Я подал императору столько прошений и докладных записок о даровании мне свободы, что его величество поставил наконец вопрос на обсуждение министров, а потом государственного совета… Когда мне были прочитаны условия, на которых я мог получить свободу, с меня взяли клятву в том, что я не нарушу их. Вот часть этого документа в переводе с языка лилипутов:
„Гольбасто Момарен Эвлен Гердайло Шефин Молли Олли Гу, могущественнейший император Лилипутии, отрада и ужас Вселенной, чьи владения, занимая пять тысяч блестрегов (около двенадцати миль в окружности), распространяются до крайних пределов земного шара; монарх над монархами, величайший из сынов человеческих, ногами своими упирающийся в центр земли, а головой касающийся солнца, при одном мановении руки которого трясутся колени у земных царей; приятный, как весна, благодетельный, как лето, обильный, как осень, и суровый, как зима. Его высочайшее величество предлагает недавно прибывшему в наши небесные владения Человеку-Горе следующие условия, которые Человек-Гора под торжественной присягой обязуется исполнять:
1. Человек-Гора не имеет права покинуть наше государство без нашей разрешительной грамоты с приложением большой печати.

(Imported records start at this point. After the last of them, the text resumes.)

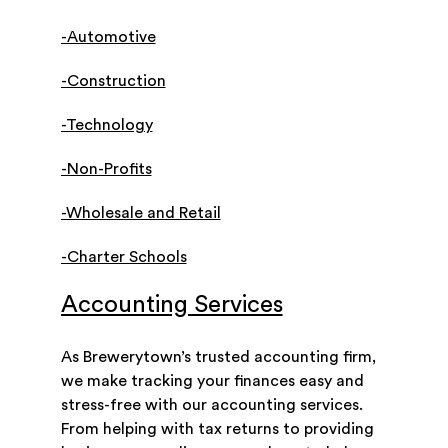
-Automotive
-Construction
-Technology
-Non-Profits
-Wholesale and Retail
-Charter Schools
Accounting Services
As Brewerytown’s trusted accounting firm,
we make tracking your finances easy and
stress-free with our accounting services.
From helping with tax returns to providing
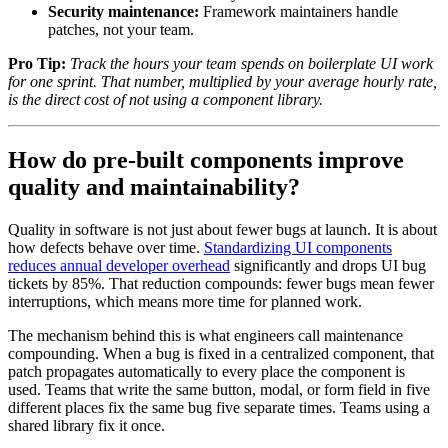
Security maintenance:
Framework maintainers handle
patches, not your team.
Pro Tip:
Track the hours your team spends on boilerplate UI work
for one sprint. That number, multiplied by your average hourly rate,
is the direct cost of not using a component library.
How do pre-built components improve
quality and maintainability?
Quality in software is not just about fewer bugs at launch. It is about
how defects behave over time.
Standardizing UI components
reduces annual developer overhead
significantly and drops UI bug
tickets by 85%. That reduction compounds: fewer bugs mean fewer
interruptions, which means more time for planned work.
The mechanism behind this is what engineers call maintenance
compounding. When a bug is fixed in a centralized component, that
patch propagates automatically to every place the component is
used. Teams that write the same button, modal, or form field in five
different places fix the same bug five separate times. Teams using a
shared library fix it once.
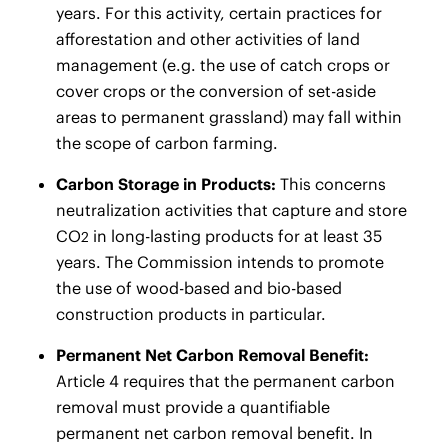
years. For this activity, certain practices for
afforestation and other activities of land
management (e.g. the use of catch crops or
cover crops or the conversion of set-aside
areas to permanent grassland) may fall within
the scope of carbon farming.
Carbon Storage in Products:
This concerns
neutralization activities that capture and store
CO
in long-lasting products for at least 35
2
years. The Commission intends to promote
the use of wood-based and bio-based
construction products in particular.
Permanent Net Carbon Removal Benefit:
Article 4 requires that the permanent carbon
removal must provide a quantifiable
permanent net carbon removal benefit. In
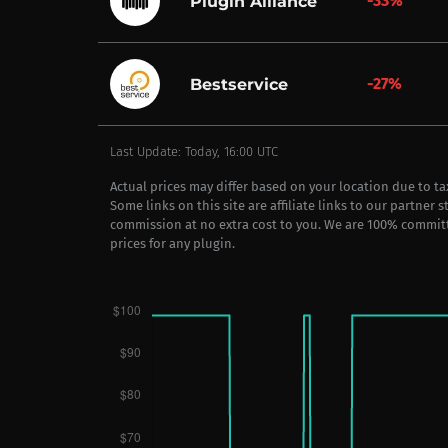
-33%
Plugin Alliance
-27%
Bestservice
Last Update: Today, 16:00 UTC
Actual prices may differ based on your location due to t
Some links on this site are affiliate links to our partner 
commission at no extra cost to you. We are 100% commit
prices for any plugin.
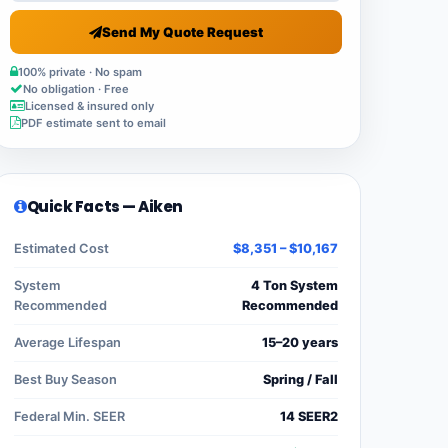
Send My Quote Request
100% private · No spam
No obligation · Free
Licensed & insured only
PDF estimate sent to email
Quick Facts — Aiken
Estimated Cost
$8,351 – $10,167
System
4 Ton System
Recommended
Recommended
Average Lifespan
15–20 years
Best Buy Season
Spring / Fall
Federal Min. SEER
14 SEER2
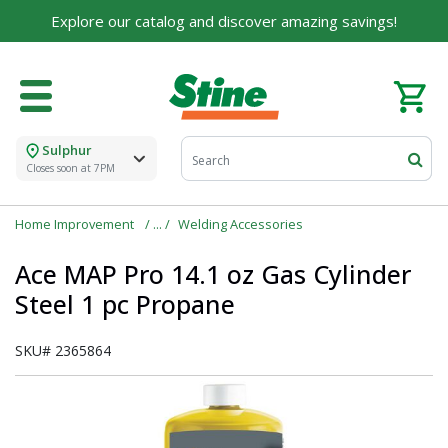
Explore our catalog and discover amazing savings!
Sulphur
Closes soon at 7PM
Home Improvement
Welding Accessories
Ace MAP Pro 14.1 oz Gas Cylinder
Steel 1 pc Propane
SKU#
2365864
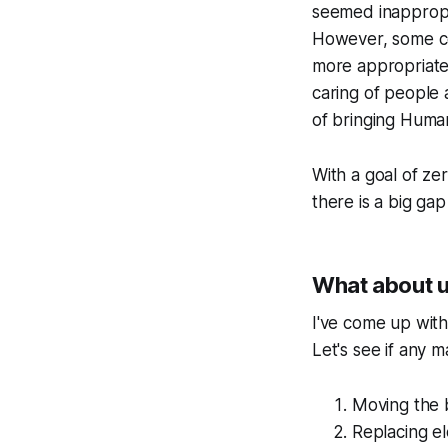
seemed inappropri
However, some co
more appropriate 
caring of people 
of bringing Human
With a goal of zer
there is a big ga
What about 
I've come up wit
Let's see if any 
Moving the 
Replacing e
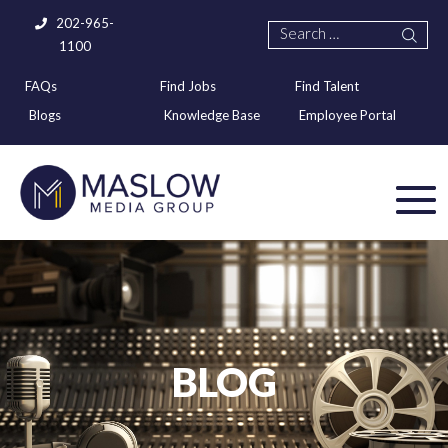
202-965-
1100
FAQs
Find Jobs
Find Talent
Blogs
Knowledge Base
Employee Portal
BLOG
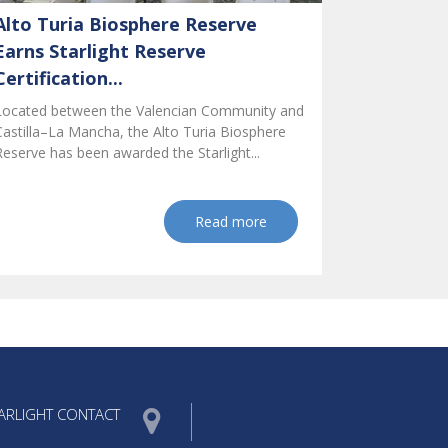
Alto Turia Biosphere Reserve
Earns Starlight Reserve
Certification...
Located between the Valencian Community and
Castilla–La Mancha, the Alto Turia Biosphere
Reserve has been awarded the Starlight...
Read more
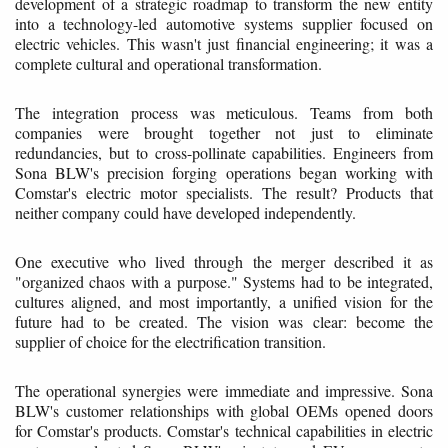
development of a strategic roadmap to transform the new entity
into a technology-led automotive systems supplier focused on
electric vehicles. This wasn't just financial engineering; it was a
complete cultural and operational transformation.
The integration process was meticulous. Teams from both
companies were brought together not just to eliminate
redundancies, but to cross-pollinate capabilities. Engineers from
Sona BLW's precision forging operations began working with
Comstar's electric motor specialists. The result? Products that
neither company could have developed independently.
One executive who lived through the merger described it as
"organized chaos with a purpose." Systems had to be integrated,
cultures aligned, and most importantly, a unified vision for the
future had to be created. The vision was clear: become the
supplier of choice for the electrification transition.
The operational synergies were immediate and impressive. Sona
BLW's customer relationships with global OEMs opened doors
for Comstar's products. Comstar's technical capabilities in electric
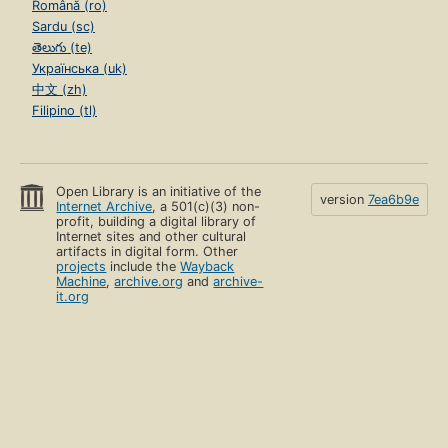
Română (ro)
Sardu (sc)
తెలుగు (te)
Українська (uk)
中文 (zh)
Filipino (tl)
Open Library is an initiative of the
version
7ea6b9e
Internet Archive
, a 501(c)(3) non-
profit, building a digital library of
Internet sites and other cultural
artifacts in digital form. Other
projects
include the
Wayback
Machine
,
archive.org
and
archive-
it.org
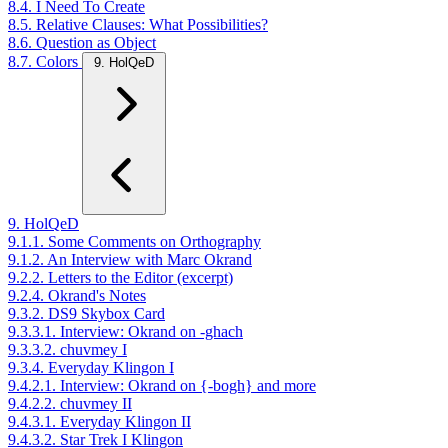
8.4. I Need To Create
8.5. Relative Clauses: What Possibilities?
8.6. Question as Object
8.7. Colors
9. HolQeD
9. HolQeD
9.1.1. Some Comments on Orthography
9.1.2. An Interview with Marc Okrand
9.2.2. Letters to the Editor (excerpt)
9.2.4. Okrand's Notes
9.3.2. DS9 Skybox Card
9.3.3.1. Interview: Okrand on -ghach
9.3.3.2. chuvmey I
9.3.4. Everyday Klingon I
9.4.2.1. Interview: Okrand on {-bogh} and more
9.4.2.2. chuvmey II
9.4.3.1. Everyday Klingon II
9.4.3.2. Star Trek I Klingon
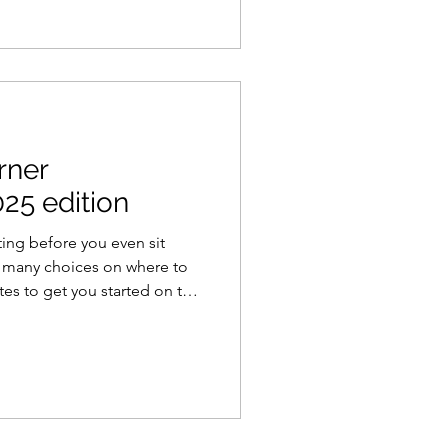
arner
25 edition
ting before you even sit
o many choices on where to
ites to get you started on the
eer.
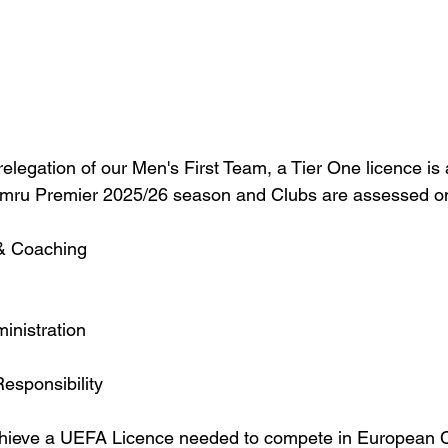
elegation of our Men's First Team, a Tier One licence is 
ymru Premier 2025/26 season and Clubs are assessed on 
 & Coaching
inistration
Responsibility
achieve a UEFA Licence needed to compete in European 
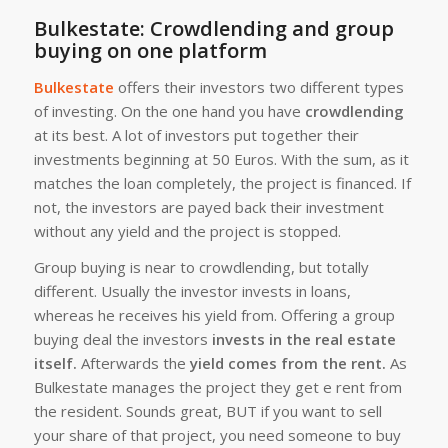
Bulkestate: Crowdlending and group
buying on one platform
Bulkestate
offers their investors two different types
of investing. On the one hand you have
crowdlending
at its best. A lot of investors put together their
investments beginning at 50 Euros. With the sum, as it
matches the loan completely, the project is financed. If
not, the investors are payed back their investment
without any yield and the project is stopped.
Group buying is near to crowdlending, but totally
different. Usually the investor invests in loans,
whereas he receives his yield from. Offering a group
buying deal the investors
invests in the real estate
itself.
Afterwards the
yield comes from the rent.
As
Bulkestate manages the project they get e rent from
the resident. Sounds great, BUT if you want to sell
your share of that project, you need someone to buy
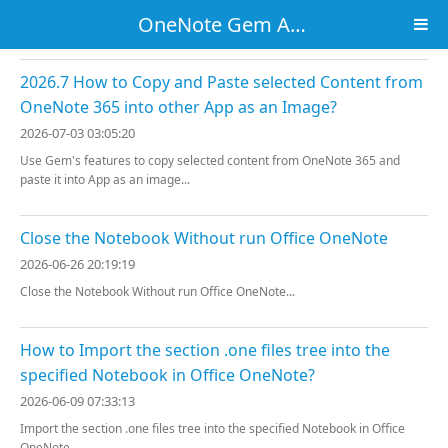
OneNote Gem Add-Ins
2026.7 How to Copy and Paste selected Content from
OneNote 365 into other App as an Image?
2026-07-03 03:05:20
Use Gem's features to copy selected content from OneNote 365 and
paste it into App as an image...
Close the Notebook Without run Office OneNote
2026-06-26 20:19:19
Close the Notebook Without run Office OneNote...
How to Import the section .one files tree into the
specified Notebook in Office OneNote?
2026-06-09 07:33:13
Import the section .one files tree into the specified Notebook in Office
OneNote...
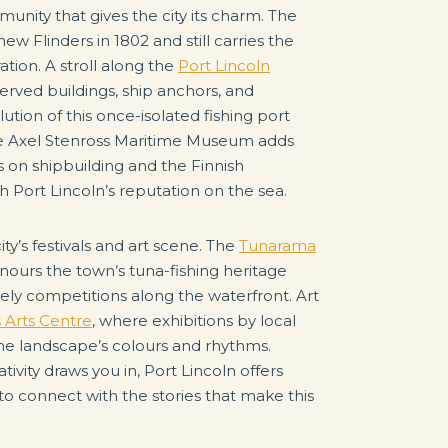
unity that gives the city its charm. The
ew Flinders in 1802 and still carries the
ation. A stroll along the
Port Lincoln
erved buildings, ship anchors, and
tion of this once-isolated fishing port
The Axel Stenross Maritime Museum adds
ys on shipbuilding and the Finnish
 Port Lincoln’s reputation on the sea.
ty’s festivals and art scene. The
Tunarama
onours the town’s tuna-fishing heritage
ively competitions along the waterfront. Art
s Arts Centre
, where exhibitions by local
the landscape’s colours and rhythms.
ativity draws you in, Port Lincoln offers
 to connect with the stories that make this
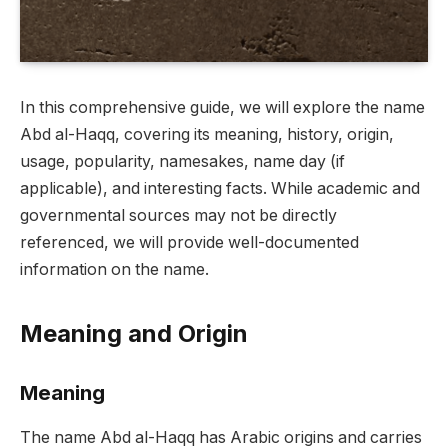
In this comprehensive guide, we will explore the name
Abd al-Haqq, covering its meaning, history, origin,
usage, popularity, namesakes, name day (if
applicable), and interesting facts. While academic and
governmental sources may not be directly
referenced, we will provide well-documented
information on the name.
Meaning and Origin
Meaning
The name Abd al-Haqq has Arabic origins and carries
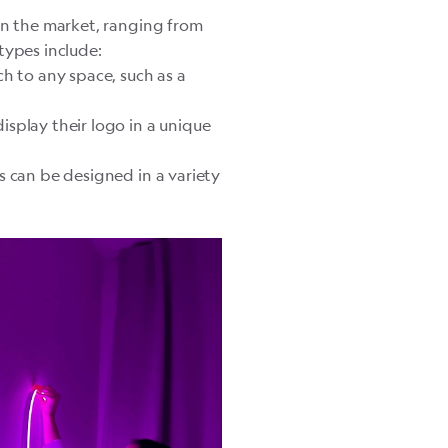
on the market, ranging from
ypes include:
h to any space, such as a
splay their logo in a unique
s can be designed in a variety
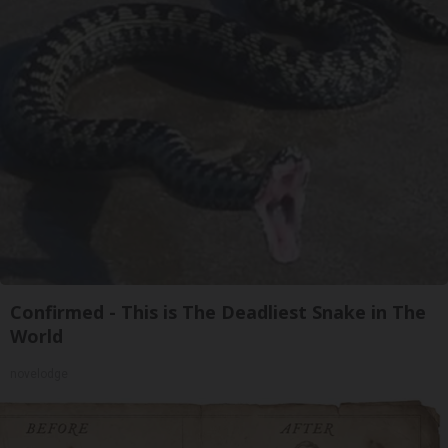
Confirmed - This is The Deadliest Snake in The
World
novelodge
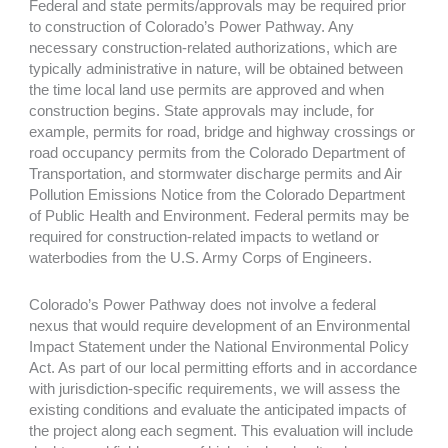
Federal and state permits/approvals may be required prior
to construction of Colorado’s Power Pathway. Any
necessary construction-related authorizations, which are
typically administrative in nature, will be obtained between
the time local land use permits are approved and when
construction begins. State approvals may include, for
example, permits for road, bridge and highway crossings or
road occupancy permits from the Colorado Department of
Transportation, and stormwater discharge permits and Air
Pollution Emissions Notice from the Colorado Department
of Public Health and Environment. Federal permits may be
required for construction-related impacts to wetland or
waterbodies from the U.S. Army Corps of Engineers.
Colorado’s Power Pathway does not involve a federal
nexus that would require development of an Environmental
Impact Statement under the National Environmental Policy
Act. As part of our local permitting efforts and in accordance
with jurisdiction-specific requirements, we will assess the
existing conditions and evaluate the anticipated impacts of
the project along each segment. This evaluation will include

2. Он не имеет права входить в столицу…
3. Названный Человек-Гора должен ограничивать свои прогулки…“»
— Хватит, — сказала она. — Не надо больше. Мне все равно его жалко. И этих глупых маленьких человечков тоже.
— И мне, — сказал он, закрывая книгу.
Они сидели рядом и молчали.
Он выглянул из отверстия в стене и увидел, что она, съежившись, сидит совсем рядом. Видно, давно тут ждет.
— Тише… — шепнула она, когда он задел плечом край пролома и ей под ноги скатился камушек.
Он спрятал голову, затем высунулся опять и, не сходя с места, огляделся по сторонам. Ведь она сказала: «Тише!»
Вытянув руку, она коснулась его плеча.
— Пошли…
Он выбрался наружу, на этот раз ссадив локоть. Узкий лаз в стене разбитого дома был слишком тесный, неудобный, и он каждый раз обдирался до крови, как ни старался пролезть аккуратно, осторожно. А ведь так старался! Не потому, что потом, дома, мать с отцом будут укоризненно смотреть, а то и отругают или даже ремня всыплют — не столько за ссадины, сколько за порванную одежу. И не потому, что больно. А это очень больно, особенно когда кромкой кирпича свезешь тонкую кожицу, такую тонкую, что даже крови нет, только частичка тела без кожи и сверху прозрачные капельки, и жжет как пламя, которое ни задуть, ни затоптать.
Нет, не потому.
Он боялся часовых. Часовые, казалось, если даже и не увидят их обоих, то почуют запах крови или этих светлых капелек. А почуяв, оглянутся и тогда уж наверняка увидят, как они с девочкой, взявшись за руки, крадутся под стеной разбитого дома, отсчитывая двенадцать шагов, которые надо проделать, чтобы добраться до укромного тайника в развалинах.
Да, эти двенадцать шагов были очень опасны. И не только потому, что их могли заметить. Если их заметят и схватят, то еще неизвестно, что с ними будет. А вот если часовые увидят дыру, через которую он лазит туда и обратно, то ее замуруют или зашьют досками и ему уже не удастся приходить сюда рано утром или, чаще, под вечер.
И останется она одна по эту сторону разбитого дома, а он — по другую. Не важно, что кроме нее здесь живут еще люди. Много разных людей. У него ведь тоже есть мать, отец и друзья, и людей на той стороне живет еще больше. Все равно она будет одна, как и он.
Он крепче стиснул ее худенькую ладонь.
— Не бойся, — прошептала она, — не увидят… Осталось всего четыре.
Верно, осталось всего четыре шага, восемь шагов уже позади, но все равно это было опасное место, которое нужно пройти, прежде чем попадешь в тайник, где их уже никто не найдет, там можно даже кричать: никто не услышит, потому что ни единому звуку не пробиться сквозь толстые стены бывшего монастыря — приглушенный, он уходит вверх и пропадает в небе, под большим фонарем, который раскачивается в вышине и светит им по вечерам, когда стемнеет.